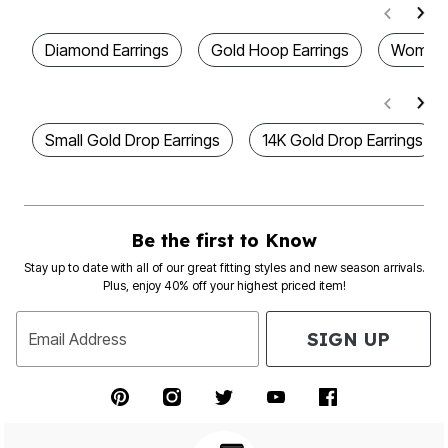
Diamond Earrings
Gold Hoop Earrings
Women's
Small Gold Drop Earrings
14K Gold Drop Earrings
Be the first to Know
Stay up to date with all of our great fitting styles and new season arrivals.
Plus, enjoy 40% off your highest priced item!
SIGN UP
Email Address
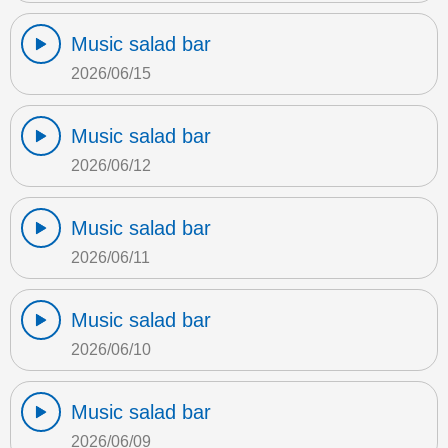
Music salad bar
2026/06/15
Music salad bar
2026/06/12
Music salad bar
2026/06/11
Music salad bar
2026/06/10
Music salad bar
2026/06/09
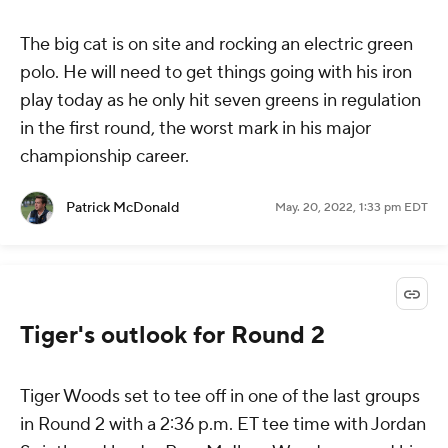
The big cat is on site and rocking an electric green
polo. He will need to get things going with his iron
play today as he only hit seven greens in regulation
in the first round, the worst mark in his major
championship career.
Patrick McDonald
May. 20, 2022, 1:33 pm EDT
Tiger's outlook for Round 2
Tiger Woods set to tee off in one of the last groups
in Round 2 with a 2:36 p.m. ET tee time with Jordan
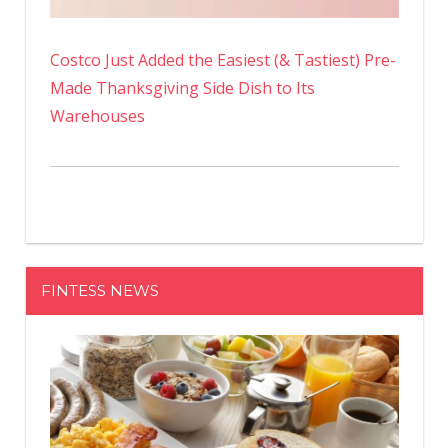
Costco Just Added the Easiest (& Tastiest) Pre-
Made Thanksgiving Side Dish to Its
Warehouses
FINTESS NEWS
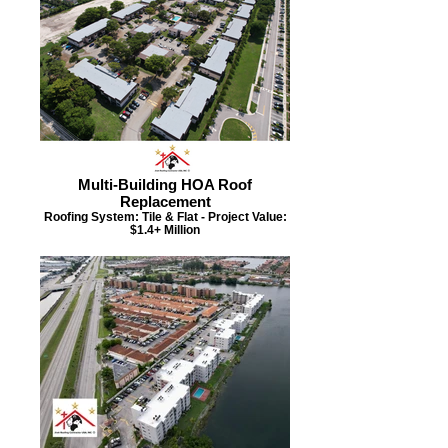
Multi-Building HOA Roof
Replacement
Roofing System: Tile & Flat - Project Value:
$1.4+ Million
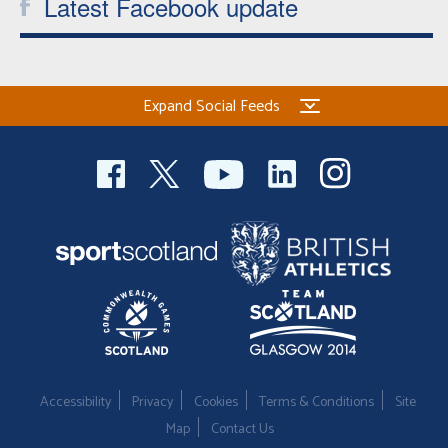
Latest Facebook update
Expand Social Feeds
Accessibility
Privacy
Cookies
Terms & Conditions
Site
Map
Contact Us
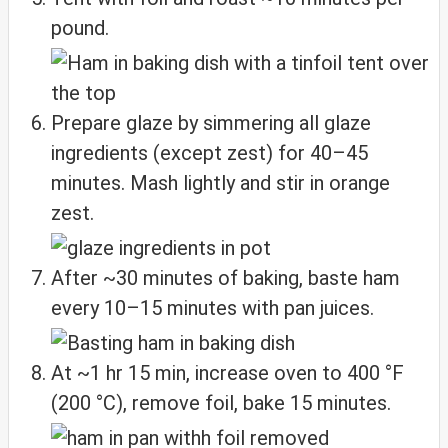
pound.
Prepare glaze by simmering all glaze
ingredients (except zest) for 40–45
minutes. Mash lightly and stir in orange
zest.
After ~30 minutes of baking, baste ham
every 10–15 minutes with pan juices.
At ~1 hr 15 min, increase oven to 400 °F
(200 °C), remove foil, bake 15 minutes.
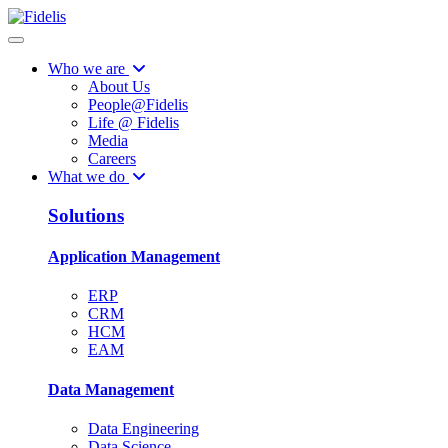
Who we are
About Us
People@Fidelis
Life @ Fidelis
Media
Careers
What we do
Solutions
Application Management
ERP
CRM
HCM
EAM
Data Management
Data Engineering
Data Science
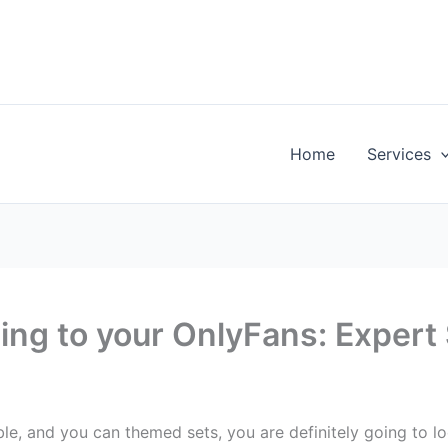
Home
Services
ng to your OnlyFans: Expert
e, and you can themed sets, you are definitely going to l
***
Copy out the material above in full and exactly, but with no pictures.

▸ **RESULT**:
Diamond Earrings
Gold Hoop Earrings
Women's
Small Gold Drop Earrings
14K Gold Drop Earrings
Be the first to Know
Stay up to date with all of our great fitting styles and new season arrivals.
Plus, enjoy 40% off your highest priced item!
SIGN UP
Email Address
Music salad bar
2026/06/15
Music salad bar
2026/06/12
Music salad bar
2026/06/11
Music salad bar
2026/06/10
Music salad bar
2026/06/09
The big cat is on site and rocking an electric green
polo. He will need to get things going with his iron
play today as he only hit seven greens in regulation
in the first round, the worst mark in his major
championship career.
Patrick McDonald
May. 20, 2022, 1:33 pm EDT
Tiger's outlook for Round 2
Tiger Woods set to tee off in one of the last groups
in Round 2 with a 2:36 p.m. ET tee time with Jordan
Costco Just Added the Easiest (& Tastiest) Pre-
Made Thanksgiving Side Dish to Its
Warehouses
FINTESS NEWS
Multi-Building HOA Roof
Replacement
Roofing System: Tile & Flat - Project Value:
$1.4+ Million
Latest Facebook update
Expand Social Feeds
Accessibility
Privacy
Cookies
Terms & Conditions
Site
Map
Contact Us
pound.
Prepare glaze by simmering all glaze
ingredients (except zest) for 40–45
minutes. Mash lightly and stir in orange
zest.
After ~30 minutes of baking, baste ham
every 10–15 minutes with pan juices.
At ~1 hr 15 min, increase oven to 400 °F
(200 °C), remove foil, bake 15 minutes.
Who we are
About Us
People@Fidelis
Life @ Fidelis
Media
Careers
What we do
Solutions
Application Management
ERP
CRM
HCM
EAM
Data Management
Data Engineering
Data Science
Home
Services
ng to your OnlyFans: Expert
e, and you can themed sets, you are definitely going to l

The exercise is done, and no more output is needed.